Nel Libro dei Numeri dell’Antico Testamento, viene riportata la ribellione degli israeliti contro Mosè perché non sopportavano più il lungo viaggio verso la terra promessa. Allora Dio mandò fra il popolo dei serpenti velenosi e un gran numero di persone morì. Mosè chiese perdono per l’infedeltà e le mormorazioni della sua gente e il Signore gli concesse clemenza; gli ordinò di costruire un serpente in bronzo e di metterlo sopra un’asta. Chiunque lo avesse guardato dopo essere stato morso, sarebbe rimasto in vita. Nel libro della Sapienza il serpente di bronzo è chiamato “simbolo di salvezza”, preannuncio della morte e resurrezione del Cristo.
Gesù, infatti, è venuto per liberarci dal peccato attraverso lo Spirito Santo, per unirci in un popolo nuovo facendoci entrare nel suo Regno di pace.
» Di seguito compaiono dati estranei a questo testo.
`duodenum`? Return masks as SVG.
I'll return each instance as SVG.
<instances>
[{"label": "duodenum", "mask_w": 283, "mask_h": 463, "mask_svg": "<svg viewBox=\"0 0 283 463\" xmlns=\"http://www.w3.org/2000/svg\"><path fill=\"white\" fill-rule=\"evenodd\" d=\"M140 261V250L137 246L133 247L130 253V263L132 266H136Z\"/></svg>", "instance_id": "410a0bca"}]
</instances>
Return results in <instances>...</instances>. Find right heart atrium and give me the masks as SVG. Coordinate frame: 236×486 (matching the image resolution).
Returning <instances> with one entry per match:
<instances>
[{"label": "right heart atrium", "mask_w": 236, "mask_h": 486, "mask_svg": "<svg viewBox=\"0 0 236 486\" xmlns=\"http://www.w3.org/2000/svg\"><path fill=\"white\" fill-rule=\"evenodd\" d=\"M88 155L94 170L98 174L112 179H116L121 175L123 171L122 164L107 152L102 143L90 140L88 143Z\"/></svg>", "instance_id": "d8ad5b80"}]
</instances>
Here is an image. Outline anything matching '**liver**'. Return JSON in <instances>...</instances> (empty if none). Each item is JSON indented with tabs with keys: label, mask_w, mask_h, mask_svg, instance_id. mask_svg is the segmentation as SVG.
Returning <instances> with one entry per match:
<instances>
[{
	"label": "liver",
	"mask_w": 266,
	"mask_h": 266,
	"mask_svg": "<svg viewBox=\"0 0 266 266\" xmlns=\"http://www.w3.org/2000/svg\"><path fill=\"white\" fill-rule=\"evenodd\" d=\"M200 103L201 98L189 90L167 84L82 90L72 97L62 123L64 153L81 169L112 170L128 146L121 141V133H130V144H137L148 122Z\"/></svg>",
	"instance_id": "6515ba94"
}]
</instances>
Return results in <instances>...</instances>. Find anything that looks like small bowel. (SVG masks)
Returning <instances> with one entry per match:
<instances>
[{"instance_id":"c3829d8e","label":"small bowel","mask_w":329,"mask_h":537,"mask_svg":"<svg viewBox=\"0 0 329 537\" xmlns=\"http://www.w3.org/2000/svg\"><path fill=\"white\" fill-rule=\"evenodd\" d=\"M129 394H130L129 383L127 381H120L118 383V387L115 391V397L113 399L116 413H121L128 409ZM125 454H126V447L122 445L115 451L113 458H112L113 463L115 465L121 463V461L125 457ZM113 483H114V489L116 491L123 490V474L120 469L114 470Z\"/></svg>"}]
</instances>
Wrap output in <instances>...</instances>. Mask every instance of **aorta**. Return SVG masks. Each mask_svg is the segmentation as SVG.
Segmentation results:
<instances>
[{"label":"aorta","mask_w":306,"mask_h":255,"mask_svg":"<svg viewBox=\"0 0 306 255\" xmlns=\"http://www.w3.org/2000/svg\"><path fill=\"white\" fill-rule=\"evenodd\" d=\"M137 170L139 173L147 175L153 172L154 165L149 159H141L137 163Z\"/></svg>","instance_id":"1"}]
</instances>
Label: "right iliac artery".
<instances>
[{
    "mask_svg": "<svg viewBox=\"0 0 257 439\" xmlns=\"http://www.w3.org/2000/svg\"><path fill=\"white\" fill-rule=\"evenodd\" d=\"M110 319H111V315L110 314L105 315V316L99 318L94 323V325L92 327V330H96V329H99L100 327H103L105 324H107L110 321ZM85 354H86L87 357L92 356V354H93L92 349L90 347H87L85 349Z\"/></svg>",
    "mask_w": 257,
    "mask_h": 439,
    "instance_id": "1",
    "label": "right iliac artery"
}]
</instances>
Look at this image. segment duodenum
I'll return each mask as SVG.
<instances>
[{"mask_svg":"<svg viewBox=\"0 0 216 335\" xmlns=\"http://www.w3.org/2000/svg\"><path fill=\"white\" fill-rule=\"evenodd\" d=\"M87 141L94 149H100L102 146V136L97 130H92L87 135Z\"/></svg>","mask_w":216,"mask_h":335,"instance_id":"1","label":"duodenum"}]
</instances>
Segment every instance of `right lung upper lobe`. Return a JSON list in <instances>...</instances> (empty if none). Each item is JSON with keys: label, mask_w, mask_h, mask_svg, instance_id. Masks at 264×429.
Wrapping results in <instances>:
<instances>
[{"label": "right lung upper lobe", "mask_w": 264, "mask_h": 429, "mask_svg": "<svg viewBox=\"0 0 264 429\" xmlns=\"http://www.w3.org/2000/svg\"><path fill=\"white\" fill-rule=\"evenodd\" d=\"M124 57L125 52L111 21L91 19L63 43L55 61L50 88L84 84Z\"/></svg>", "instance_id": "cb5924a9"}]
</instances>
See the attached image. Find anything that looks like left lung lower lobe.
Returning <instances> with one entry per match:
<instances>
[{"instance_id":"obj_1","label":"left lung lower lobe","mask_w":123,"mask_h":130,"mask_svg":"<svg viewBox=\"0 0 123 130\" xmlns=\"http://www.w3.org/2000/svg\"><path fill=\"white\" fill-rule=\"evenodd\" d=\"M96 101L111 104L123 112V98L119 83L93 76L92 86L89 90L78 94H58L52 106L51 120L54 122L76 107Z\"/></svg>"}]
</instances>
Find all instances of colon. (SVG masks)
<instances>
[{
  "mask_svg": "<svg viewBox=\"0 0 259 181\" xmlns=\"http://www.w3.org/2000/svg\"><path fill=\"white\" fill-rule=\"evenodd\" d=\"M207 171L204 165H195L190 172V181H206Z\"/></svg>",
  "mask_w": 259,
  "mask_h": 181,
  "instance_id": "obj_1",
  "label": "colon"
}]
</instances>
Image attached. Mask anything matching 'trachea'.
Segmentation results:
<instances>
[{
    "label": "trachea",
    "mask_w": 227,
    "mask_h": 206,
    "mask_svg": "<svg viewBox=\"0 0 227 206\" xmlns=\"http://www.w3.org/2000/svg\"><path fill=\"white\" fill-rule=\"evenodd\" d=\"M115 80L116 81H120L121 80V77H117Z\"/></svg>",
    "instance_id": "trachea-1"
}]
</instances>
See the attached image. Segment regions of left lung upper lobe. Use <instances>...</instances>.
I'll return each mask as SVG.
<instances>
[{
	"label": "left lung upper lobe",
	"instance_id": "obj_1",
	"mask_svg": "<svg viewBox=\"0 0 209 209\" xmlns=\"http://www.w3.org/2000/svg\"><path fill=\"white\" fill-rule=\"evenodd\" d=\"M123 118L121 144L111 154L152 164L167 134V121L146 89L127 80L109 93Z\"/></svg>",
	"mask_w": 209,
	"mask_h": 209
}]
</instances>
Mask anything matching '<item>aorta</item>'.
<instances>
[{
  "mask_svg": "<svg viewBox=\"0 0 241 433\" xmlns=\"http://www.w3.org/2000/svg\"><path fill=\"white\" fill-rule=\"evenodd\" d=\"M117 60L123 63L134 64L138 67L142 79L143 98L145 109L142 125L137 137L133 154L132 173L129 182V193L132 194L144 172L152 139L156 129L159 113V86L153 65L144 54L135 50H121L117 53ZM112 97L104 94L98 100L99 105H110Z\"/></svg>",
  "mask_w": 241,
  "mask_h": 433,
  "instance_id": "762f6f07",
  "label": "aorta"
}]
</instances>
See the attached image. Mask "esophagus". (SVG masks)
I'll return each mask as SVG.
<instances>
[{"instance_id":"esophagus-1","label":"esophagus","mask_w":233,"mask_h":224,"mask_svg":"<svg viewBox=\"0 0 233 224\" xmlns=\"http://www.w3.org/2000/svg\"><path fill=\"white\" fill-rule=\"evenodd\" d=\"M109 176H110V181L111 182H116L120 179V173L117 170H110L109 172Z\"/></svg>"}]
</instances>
Queste opere meravigliose si sono realizzate dall’istante in cui venne innalzato sulla croce, compiendo il sacrificio totale di sé. Il Padre ha scelto di agire così perché ha tanto amato gli uomini da offrire il suo Figlio unigenito affinché l’umanità ricevesse la vita vera. 
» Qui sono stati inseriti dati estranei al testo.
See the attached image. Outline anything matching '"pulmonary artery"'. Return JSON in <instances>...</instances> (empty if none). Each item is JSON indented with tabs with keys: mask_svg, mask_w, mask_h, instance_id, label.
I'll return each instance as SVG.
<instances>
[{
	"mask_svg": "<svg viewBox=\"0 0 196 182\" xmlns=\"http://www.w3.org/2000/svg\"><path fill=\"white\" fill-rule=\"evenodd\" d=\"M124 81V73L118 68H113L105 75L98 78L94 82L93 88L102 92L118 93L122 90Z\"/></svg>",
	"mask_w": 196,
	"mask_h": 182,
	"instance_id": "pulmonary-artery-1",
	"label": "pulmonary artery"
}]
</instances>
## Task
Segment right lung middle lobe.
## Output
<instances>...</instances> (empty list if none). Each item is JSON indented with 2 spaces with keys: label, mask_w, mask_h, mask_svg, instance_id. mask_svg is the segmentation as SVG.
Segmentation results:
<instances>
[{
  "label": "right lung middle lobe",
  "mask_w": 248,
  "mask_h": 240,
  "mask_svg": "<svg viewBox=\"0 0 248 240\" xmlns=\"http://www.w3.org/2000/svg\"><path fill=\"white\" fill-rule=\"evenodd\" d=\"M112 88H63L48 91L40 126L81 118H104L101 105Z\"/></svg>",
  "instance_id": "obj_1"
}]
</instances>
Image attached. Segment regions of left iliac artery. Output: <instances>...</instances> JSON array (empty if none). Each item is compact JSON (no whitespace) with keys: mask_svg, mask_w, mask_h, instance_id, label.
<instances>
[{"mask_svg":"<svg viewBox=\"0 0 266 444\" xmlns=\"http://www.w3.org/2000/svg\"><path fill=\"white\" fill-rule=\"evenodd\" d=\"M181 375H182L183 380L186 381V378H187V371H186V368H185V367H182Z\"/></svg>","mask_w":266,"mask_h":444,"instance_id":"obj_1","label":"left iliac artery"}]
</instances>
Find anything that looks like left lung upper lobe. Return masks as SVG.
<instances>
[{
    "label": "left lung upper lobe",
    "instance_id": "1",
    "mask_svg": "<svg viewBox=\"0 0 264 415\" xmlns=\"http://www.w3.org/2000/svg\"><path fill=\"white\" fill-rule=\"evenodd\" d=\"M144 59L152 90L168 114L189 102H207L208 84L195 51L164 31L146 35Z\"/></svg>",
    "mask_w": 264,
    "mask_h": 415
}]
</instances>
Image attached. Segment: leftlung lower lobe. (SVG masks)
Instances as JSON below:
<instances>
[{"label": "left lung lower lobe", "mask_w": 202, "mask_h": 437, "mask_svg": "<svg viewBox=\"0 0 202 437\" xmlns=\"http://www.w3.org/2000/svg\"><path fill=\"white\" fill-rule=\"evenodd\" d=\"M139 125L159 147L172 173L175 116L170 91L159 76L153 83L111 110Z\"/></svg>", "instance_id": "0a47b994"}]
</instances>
In questa terza domenica di Quaresima il Signore ci invita a riscoprire il significato della croce, via di redenzione e conversione per tutti i cristiani.
 “Io quando sarò elevato da terra attirerò tutti a me”; il Signore vuol dire che, dal momento in cui sarà innalzato sulla croce - e poi, da risorto, sarà elevato in cielo - inizierà il grande avvenimento: tutti si volgeranno a Lui per ricevere in dono la salvezza.
La venuta del Redentore è il miracolo che fa diventare nuove tutte le creature. Egli è il Go’el, colui che riscatta l’uomo caduto in qualsiasi forma di peccato. La sua azione di rinnovamento raggiunge il culmine sulla croce, dove viene crocifisso perché dà fastidio ai potenti e superbi del tempo.
Il momento principale dove Egli si rende presente come risorto è la Messa, coinvolgendoci nel suo sacrificio e, attraverso la comunione, donandoci se stesso per passaggio di vita.
Durante l’Eucaristia si costruisce la Chiesa come Corpo. I credenti in Cristo vengono nutriti nella consapevolezza di essere membra gli uni degli altri, nella coscienza di essere un insieme di persone che ha il compito di portare Lui, via, verità e vita, in tutto il mondo. 

 

Commento al Vangelo di don Oreste Benzi
(pubblicato su "Pane Quotidiano", tascabile che ti offre la Parola di Dio di ogni giorno commentata da don Oreste Benzi)
Come ci salva il Signore? Prima di tutto vorrei che entrasse nel nostro cuore il fatto che Dio non ha mandato suo figlio per giudicare il mondo, cioè per separarsi da lui e lasciarlo quindi perire. Non è venuto per dire: «Perite tutti e basta». Egli è venuto invece non per separarsi da noi, ma per ridare la vita. Quanto è bello questo! Dio, che ci ha nel cuore, ha amato tanto la sua creatura, l’umanità, da sacrificare il suo figlio unigenito per noi.
Fratelli miei, convertiamoci! Alziamo il nostro sguardo a Cristo crocifisso, segno dell’amore del Padre perché abbiamo la vita eterna. Cos’è la vita eterna? È la vita che è da sempre, cioè la pienezza! È la risposta a quella sete inestinguibile che è dentro ognuno di noi!
Convertiamoci! Ricordatevelo bene che bisogna entrare negli impegni concreti, nella lotta precisa di affrontare peccato per peccato, punto per punto che io non vivo: la mia pigrizia, il mio orgoglio, in modo da arrivare a dire «prima ero orgoglioso, adesso non lo sono più; prima ero pigro, adesso non lo sono più; prima ero permaloso, adesso non lo sono più; prima non amavo, adesso amo». La conversione consiste nei fatti e uno può risorgere in un momento; quando uno ha deciso è già risorto. Ricadrà forse, ma non è più come prima, perché ha scelto, ha deciso e sa dove vuole camminare! Il Signore ti dice che chi crede in lui ha la pienezza della vita. È vero: sperimentiamolo!